Lines from the one with "estadia relaxante. Os hóspedes podem ainda" up to and including the one with "Foren-Übersicht" are to be copied exactly from the records below, without their pictures.

Page images and extracted text:
◆ ◆ ◆ ◆ ◆
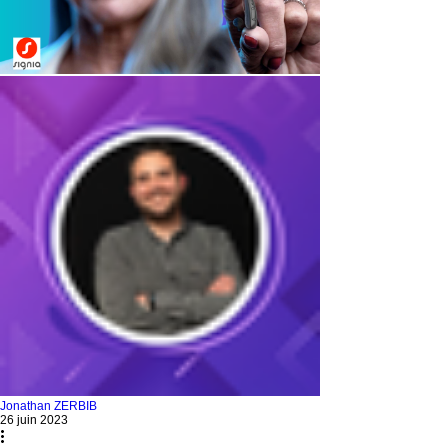
Jonathan ZERBIB
26 juin 2023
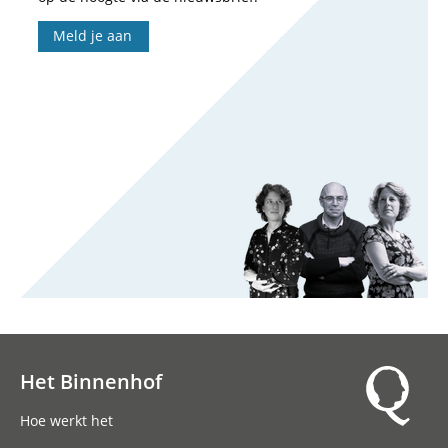
Meld je aan
Het Binnenhof
Hoofdnavigatie
Hoe werkt het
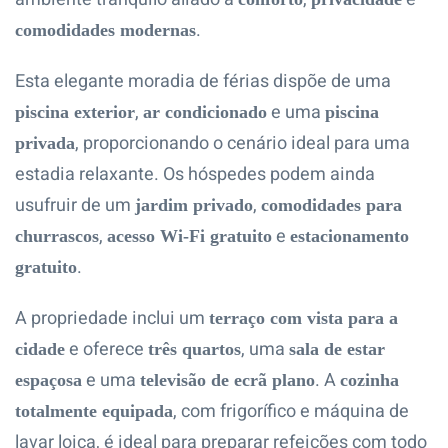
.
comodidades modernas
Esta elegante moradia de férias dispõe de uma
,
e uma
piscina exterior
ar condicionado
piscina
, proporcionando o cenário ideal para uma
privada
estadia relaxante. Os hóspedes podem ainda
usufruir de um
,
jardim privado
comodidades para
,
e
churrascos
acesso Wi-Fi gratuito
estacionamento
.
gratuito
A propriedade inclui um
terraço com vista para a
e oferece
, uma
cidade
três quartos
sala de estar
e uma
. A
espaçosa
televisão de ecrã plano
cozinha
, com frigorífico e máquina de
totalmente equipada
lavar loiça, é ideal para preparar refeições com todo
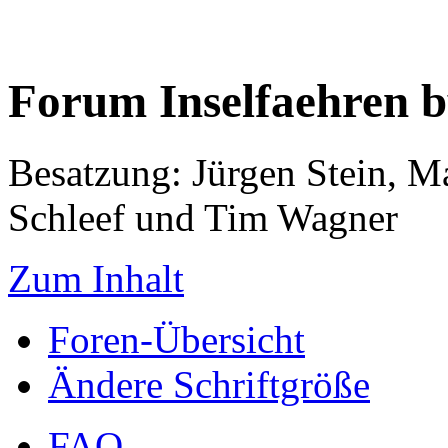
Forum Inselfaehren 
Besatzung: Jürgen Stein, M
Schleef und Tim Wagner
Zum Inhalt
Foren-Übersicht
Ändere Schriftgröße
FAQ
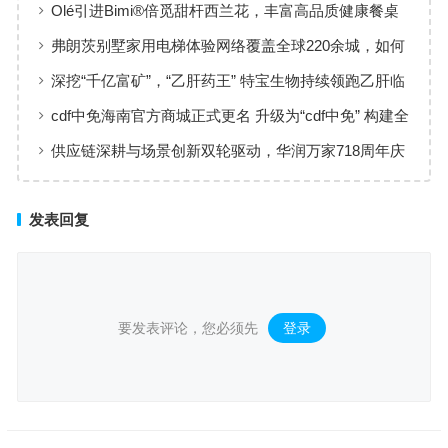
黄金赛道
Olé引进Bimi®倍觅甜杆西兰花，丰富高品质健康餐桌
新选择
弗朗茨别墅家用电梯体验网络覆盖全球220余城，如何
实现高效服务响应
深挖“千亿富矿”，“乙肝药王” 特宝生物持续领跑乙肝临
床治愈
cdf中免海南官方商城正式更名 升级为“cdf中免” 构建全
场景购物生态
供应链深耕与场景创新双轮驱动，华润万家718周年庆
激活夏日品质消费
发表回复
要发表评论，您必须先
登录
。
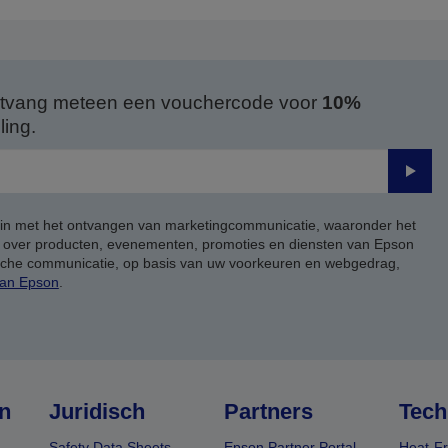
 ontvang meteen een vouchercode voor
10%
ing.
Verze
 in met het ontvangen van marketingcommunicatie, waaronder het
, over producten, evenementen, promoties en diensten van Epson
ische communicatie, op basis van uw voorkeuren en webgedrag,
van Epson
.
n
Juridisch
Partners
Tech
Safety Data Sheets
Epson Partner Portal
Heat-Fr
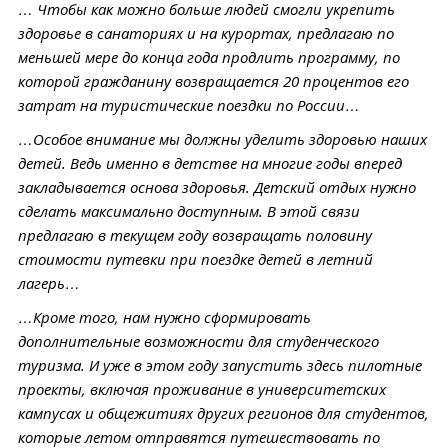
… Чтобы как можно больше людей смогли укрепить
здоровье в санаториях и на курортах, предлагаю по
меньшей мере до конца года продлить программу, по
которой гражданину возвращается 20 процентов его
затрат на туристические поездки по России…
…Особое внимание мы должны уделить здоровью наших
детей. Ведь именно в детстве на многие годы вперед
закладывается основа здоровья. Детский отдых нужно
сделать максимально доступным. В этой связи
предлагаю в текущем году возвращать половину
стоимости путевки при поездке детей в летний
лагерь…
…Кроме того, нам нужно сформировать
дополнительные возможности для студенческого
туризма. И уже в этом году запустить здесь пилотные
проекты, включая проживание в университетских
кампусах и общежитиях других регионов для студентов,
которые летом отправятся путешествовать по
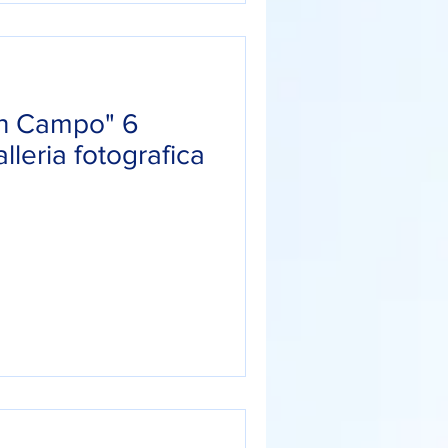
in Campo" 6
leria fotografica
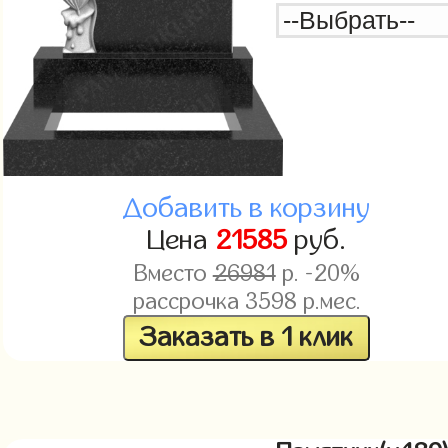
Добавить в корзину
Цена
21585
руб.
Вместо
26981
р. -20%
рассрочка
3598
р.мес.
Заказать в 1 клик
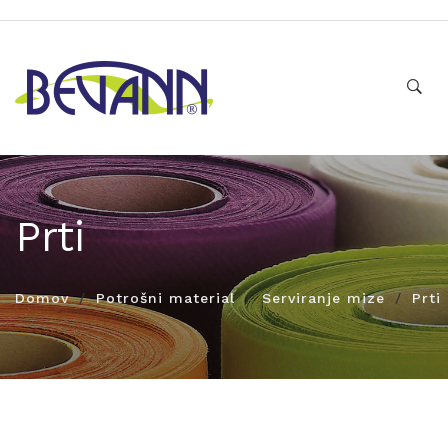
Prti
Domov
Potrošni material
Serviranje mize
Prti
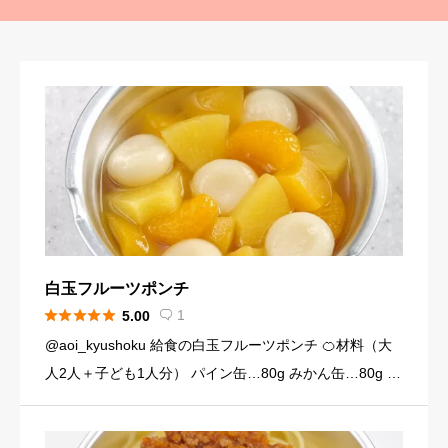
白玉フルーツポンチ





1
5.00

@aoi_kyushoku 給食の白玉フルーツポンチ 🍊材料（大
人2人＋子ども1人分） パイン缶…80g みかん缶…80g 黄
桃缶…80g （シロップ） 水…120ml 砂糖…大さじ3弱（2
4g） （白玉団子） 白玉粉… […]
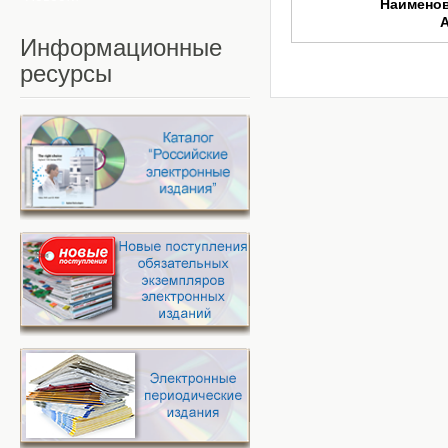
Наимено
Информационные
ресурсы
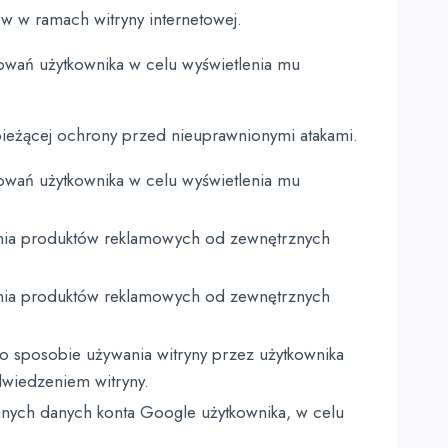
w w ramach witryny internetowej.
owań użytkownika w celu wyświetlenia mu
bieżącej ochrony przed nieuprawnionymi atakami.
owań użytkownika w celu wyświetlenia mu
nia produktów reklamowych od zewnętrznych
nia produktów reklamowych od zewnętrznych
 sposobie używania witryny przez użytkownika
dwiedzeniem witryny.
ych danych konta Google użytkownika, w celu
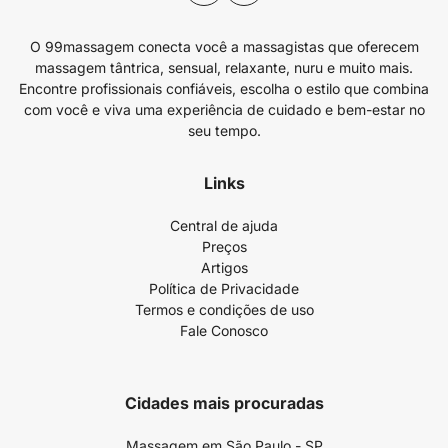
O 99massagem conecta você a massagistas que oferecem
massagem tântrica, sensual, relaxante, nuru e muito mais.
Encontre profissionais confiáveis, escolha o estilo que combina
com você e viva uma experiência de cuidado e bem-estar no
seu tempo.
Links
Central de ajuda
Preços
Artigos
Política de Privacidade
Termos e condições de uso
Fale Conosco
Cidades mais procuradas
Massagem em São Paulo - SP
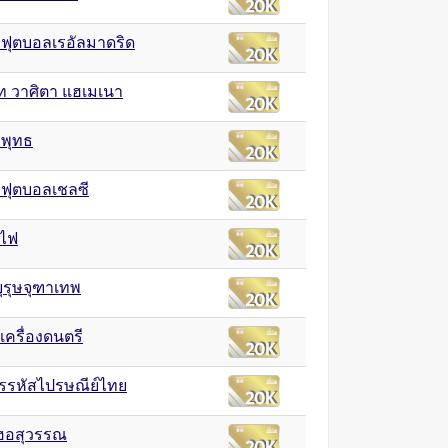
ฟุตบอลเรอัลมาดริด
ท วาศิตา แฮเมเนา
พุทธ
ฟุตบอลเชลซี
นไฟ
ุรุษจุฑาเทพ
อเครื่องดนตรี
รรหัสไปรษณีย์ไทย
 ฮอสุวรรณ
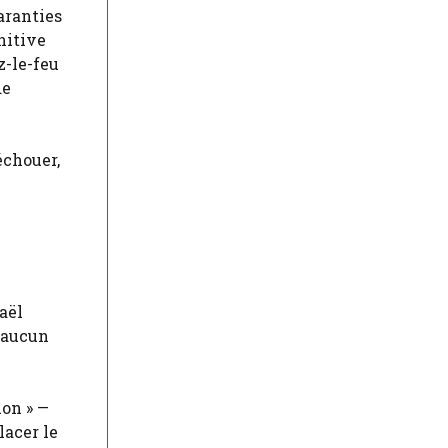
aranties
initive
z-le-feu
de
échouer,
aël
n aucun
ion » —
lacer le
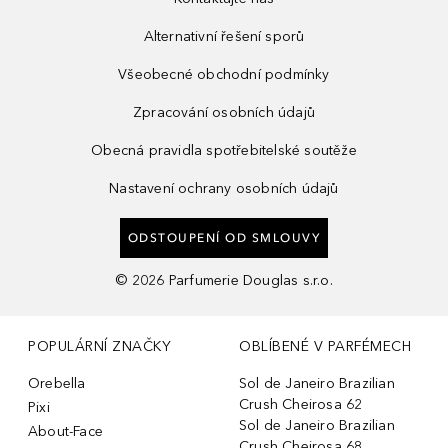
Alternativní řešení sporů
Všeobecné obchodní podmínky
Zpracování osobních údajů
Obecná pravidla spotřebitelské soutěže
Nastavení ochrany osobních údajů
ODSTOUPENÍ OD SMLOUVY
©
2026
Parfumerie Douglas s.r.o.
POPULÁRNÍ ZNAČKY
OBLÍBENÉ V PARFÉMECH
Orebella
Sol de Janeiro Brazilian
Crush Cheirosa 62
Pixi
Sol de Janeiro Brazilian
About-Face
Crush Cheirosa 68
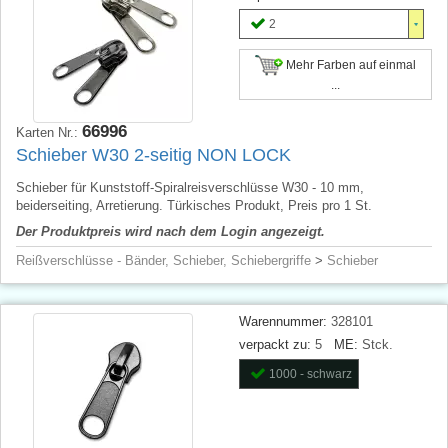
2
Mehr Farben auf einmal
...
66996
Karten Nr.:
Schieber W30 2-seitig NON LOCK
Schieber für Kunststoff-Spiralreisverschlüsse W30 - 10 mm,
beiderseiting, Arretierung. Türkisches Produkt, Preis pro 1 St.
Der Produktpreis wird nach dem Login angezeigt.
Reißverschlüsse - Bänder, Schieber, Schiebergriffe
>
Schieber
Warennummer:
328101
verpackt zu:
5
ME:
Stck.
1000 - schwarz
◆ ◆ ◆ ◆ ◆
▸ **Exercise output**:
estadia relaxante. Os hóspedes podem ainda
usufruir de um
,
jardim privado
comodidades para
,
e
churrascos
acesso Wi-Fi gratuito
estacionamento
.
gratuito
A propriedade inclui um
terraço com vista para a
e oferece
, uma
cidade
três quartos
sala de estar
e uma
. A
espaçosa
televisão de ecrã plano
cozinha
, com frigorífico e máquina de
totalmente equipada
lavar loiça, é ideal para preparar refeições com todo
Forum Inselfaehren 
Besatzung: Jürgen Stein, M
Schleef und Tim Wagner
Zum Inhalt
Foren-Übersicht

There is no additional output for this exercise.